Clerfayt arabasını bir benzin istasyonunda durdurdu, kornaya bastı; istasyonun önündeki kar temizlenmişti. Kargalar telefon direklerinin çevresinde çirkin sesler çıkarıyorlardı, arka taraftaki küçük atölyeden çekiç sesleri geliyordu. Ses kesildi, on altı yaşlarında bir çocuk dışarı çıktı, kırmızı bir kazak giymişti, metal çerçeveli gözlüğü vardı. Clerfayt, “Depoyu doldur, ” dedi ve arabadan indi. “Süper mi? ” “Evet. Buralarda yiyecek bir şeyler bulabilir miyim? ” Çocuk parmağıyla yolun karşısını gösterdi. “Karşıda bir lokanta var. Günün yemeği Bern Tabağıydı. Zincir takayım mı? ” “Neden? ” “Yolun yukarısı buradan daha buzlu. ” “Bütün geçit öyle mi? ” “Geçitten geçemezsiniz. Dün yine kapandı. Böyle altı alçak bir spor arabayla oradan geçemezsiniz. ” “Öyle mi? ” dedi Clerfayt. “Beni meraklandırıyorsun. ” “Siz de beni, ” diye yanıt verdi çocuk.


Lokanta havasızdı, içeriye eski bira ve uzun süren kış mevsiminin kokusu sinmişti. Clerfayt tütsülenmiş sığır eti, ekmek, peynir ve bir şişe Aigle ısmarladı. Garson kıza yemeğini terasa getirmesini söyledi. Dışarıda hava çok soğuktu. Gökyüzü kızıl-mavi renkteydi. Çocuk “Külüstürü yıkayayım mı? ” diye seslendi karşıdan. “Epey kirlenmiş. ” “Hayır. Kelebek camını temizle o kadar. ” Gerçekten de araba uzun zamandır yıkanmamıştı. Aix’i geçtikten sonra başlayan sağanak St. Raphaël kumsalının kırmızı tozunu radyatör kapağıyla çamurluklarda batik desenlerine dönüştürmüştü; Fransa’dan geçerken yollardaki su birikintilerinden sıçrayan çamurla solladığı sayısız kamyonun arka lastiklerinden bulaşan pislik de bütün bunların üstüne tüy dikmişti. Ne diye buraya geldim ki? diye düşündü Clerfayt. Kayak mevsimi bitmek üzereydi. Ya merhamet? Merhamet iyi bir yol arkadaşı değildi; yola çıkmak içinse bundan daha kötü bir neden olamazdı.
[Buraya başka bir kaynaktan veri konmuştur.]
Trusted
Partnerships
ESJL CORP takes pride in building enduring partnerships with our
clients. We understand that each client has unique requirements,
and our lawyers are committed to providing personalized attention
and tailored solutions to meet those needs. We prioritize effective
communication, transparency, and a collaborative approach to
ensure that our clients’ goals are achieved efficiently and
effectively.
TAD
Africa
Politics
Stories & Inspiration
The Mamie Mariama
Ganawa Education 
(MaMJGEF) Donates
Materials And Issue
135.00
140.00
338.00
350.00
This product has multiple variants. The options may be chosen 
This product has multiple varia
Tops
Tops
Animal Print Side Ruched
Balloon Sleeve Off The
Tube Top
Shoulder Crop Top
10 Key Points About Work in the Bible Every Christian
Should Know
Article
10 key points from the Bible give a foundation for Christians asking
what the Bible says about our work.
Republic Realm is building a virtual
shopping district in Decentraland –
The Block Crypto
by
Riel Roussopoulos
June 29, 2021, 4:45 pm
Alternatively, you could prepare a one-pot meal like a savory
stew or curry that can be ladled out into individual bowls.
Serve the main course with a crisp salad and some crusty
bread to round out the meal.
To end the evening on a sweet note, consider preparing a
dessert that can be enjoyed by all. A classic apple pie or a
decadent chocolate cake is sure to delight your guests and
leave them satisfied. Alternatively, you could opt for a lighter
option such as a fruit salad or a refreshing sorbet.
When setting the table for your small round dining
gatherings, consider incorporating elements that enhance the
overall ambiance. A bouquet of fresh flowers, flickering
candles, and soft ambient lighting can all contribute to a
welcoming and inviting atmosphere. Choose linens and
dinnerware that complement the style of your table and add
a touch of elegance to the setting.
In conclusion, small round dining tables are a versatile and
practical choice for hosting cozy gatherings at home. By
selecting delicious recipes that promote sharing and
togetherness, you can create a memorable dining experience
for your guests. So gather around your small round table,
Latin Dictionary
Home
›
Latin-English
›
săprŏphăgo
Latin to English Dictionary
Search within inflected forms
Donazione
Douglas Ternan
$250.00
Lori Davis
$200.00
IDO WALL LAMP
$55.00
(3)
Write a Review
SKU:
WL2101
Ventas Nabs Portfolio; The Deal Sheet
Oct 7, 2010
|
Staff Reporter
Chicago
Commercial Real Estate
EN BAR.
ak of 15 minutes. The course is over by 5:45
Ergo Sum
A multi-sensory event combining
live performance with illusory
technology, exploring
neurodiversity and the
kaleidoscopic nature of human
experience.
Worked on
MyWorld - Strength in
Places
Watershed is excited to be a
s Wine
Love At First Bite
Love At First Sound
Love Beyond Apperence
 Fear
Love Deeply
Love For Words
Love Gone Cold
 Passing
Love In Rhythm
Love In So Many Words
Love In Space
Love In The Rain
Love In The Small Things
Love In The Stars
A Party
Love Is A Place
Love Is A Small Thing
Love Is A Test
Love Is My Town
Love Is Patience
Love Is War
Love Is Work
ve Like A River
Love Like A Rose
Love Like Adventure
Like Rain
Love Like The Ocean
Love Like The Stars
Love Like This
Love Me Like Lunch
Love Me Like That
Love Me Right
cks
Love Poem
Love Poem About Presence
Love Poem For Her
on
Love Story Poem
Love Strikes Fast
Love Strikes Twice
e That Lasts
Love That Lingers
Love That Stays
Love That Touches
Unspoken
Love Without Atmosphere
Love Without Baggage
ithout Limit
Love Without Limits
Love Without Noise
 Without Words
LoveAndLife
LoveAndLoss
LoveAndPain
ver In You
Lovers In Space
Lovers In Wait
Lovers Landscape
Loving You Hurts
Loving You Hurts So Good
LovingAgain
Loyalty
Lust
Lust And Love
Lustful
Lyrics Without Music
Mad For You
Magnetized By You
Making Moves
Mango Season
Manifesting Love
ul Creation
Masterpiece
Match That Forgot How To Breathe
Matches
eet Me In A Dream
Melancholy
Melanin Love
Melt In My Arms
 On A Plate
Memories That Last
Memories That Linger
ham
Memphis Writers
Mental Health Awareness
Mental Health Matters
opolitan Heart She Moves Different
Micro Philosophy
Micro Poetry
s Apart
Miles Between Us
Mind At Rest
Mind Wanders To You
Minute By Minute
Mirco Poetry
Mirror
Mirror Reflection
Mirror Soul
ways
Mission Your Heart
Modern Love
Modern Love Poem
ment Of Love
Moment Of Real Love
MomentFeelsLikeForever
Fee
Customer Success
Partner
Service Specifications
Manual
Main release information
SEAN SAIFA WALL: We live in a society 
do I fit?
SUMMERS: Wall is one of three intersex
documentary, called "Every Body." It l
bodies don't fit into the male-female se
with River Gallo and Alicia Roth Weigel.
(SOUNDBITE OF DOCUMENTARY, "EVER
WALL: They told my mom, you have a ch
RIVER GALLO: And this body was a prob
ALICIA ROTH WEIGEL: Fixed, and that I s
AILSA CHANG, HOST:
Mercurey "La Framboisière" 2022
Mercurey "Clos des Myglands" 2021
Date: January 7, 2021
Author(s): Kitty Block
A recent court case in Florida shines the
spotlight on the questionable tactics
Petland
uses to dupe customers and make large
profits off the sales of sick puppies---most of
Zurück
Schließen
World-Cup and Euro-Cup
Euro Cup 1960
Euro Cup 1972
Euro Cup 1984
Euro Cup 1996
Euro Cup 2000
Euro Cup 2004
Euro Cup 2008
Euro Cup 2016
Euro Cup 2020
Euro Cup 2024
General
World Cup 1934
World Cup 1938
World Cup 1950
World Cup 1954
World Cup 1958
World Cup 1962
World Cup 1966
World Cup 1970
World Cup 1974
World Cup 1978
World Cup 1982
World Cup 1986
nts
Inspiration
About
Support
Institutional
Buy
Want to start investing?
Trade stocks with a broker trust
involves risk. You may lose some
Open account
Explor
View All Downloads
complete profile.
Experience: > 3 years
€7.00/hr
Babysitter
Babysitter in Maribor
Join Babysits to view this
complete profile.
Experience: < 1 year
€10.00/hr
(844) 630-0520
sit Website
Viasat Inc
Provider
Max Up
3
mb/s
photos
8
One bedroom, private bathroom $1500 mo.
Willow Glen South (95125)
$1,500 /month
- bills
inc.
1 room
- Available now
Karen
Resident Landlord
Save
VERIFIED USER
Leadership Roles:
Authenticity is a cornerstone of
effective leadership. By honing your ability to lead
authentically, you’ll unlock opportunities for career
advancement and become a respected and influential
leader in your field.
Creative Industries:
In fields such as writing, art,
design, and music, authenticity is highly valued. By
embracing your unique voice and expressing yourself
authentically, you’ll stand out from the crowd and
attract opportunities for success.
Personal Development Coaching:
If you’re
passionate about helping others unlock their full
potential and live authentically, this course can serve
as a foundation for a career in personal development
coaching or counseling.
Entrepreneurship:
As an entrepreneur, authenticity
Niye Münih’e gitmiyorum? Ya da Milano’ya? Ama Münih’te ne işim var? Ya da Milano’da? Ya da herhangi başka bir yerde? Yorgunum, diye düşündü. Yaşananlardan ve ayrılıklardan yorgun düşmüştü. Yoksa yalnızca karar vermekten mi yorgunum? Ama karar vermem gereken ne var ki? Şarabını bitirdi, lokantaya girdi. Garson kız tezgâhın arkasında bardak yıkıyordu. Kızın başının üstünde asılı duran doldurulmuş bir dağ keçisi kafası, donuk gözlerini karşı duvardaki Zürih Birası reklamına dikmişti. Clerfayt cebinden deri kaplı yassı bir şişe çıkardı. “Buna konyak doldurur musunuz? ” “Courvoisier mi, Rémy-Martin mi, Martell mi? ” “Martell. ” Garson kız konyağı bardak bardak ölçmeye başladı. İçeri bir kedi girdi, Clerfayt’ın bacaklarına sürtündü. Clerfayt iki paket sigarayla bir kutu kibrit aldı, hesabı ödedi. Kırmızı kazaklı çocuk hız göstergesini kastederek ’ ’Kilometre mi? ” diye sordu. “Hayır, mil. ” Çocuk bir ıslık çaldı. ’’Alpler’de ne işiniz var? Böyle bir arabayla otoyolda olmalıydınız. ” Clerfayt çocuğa baktı.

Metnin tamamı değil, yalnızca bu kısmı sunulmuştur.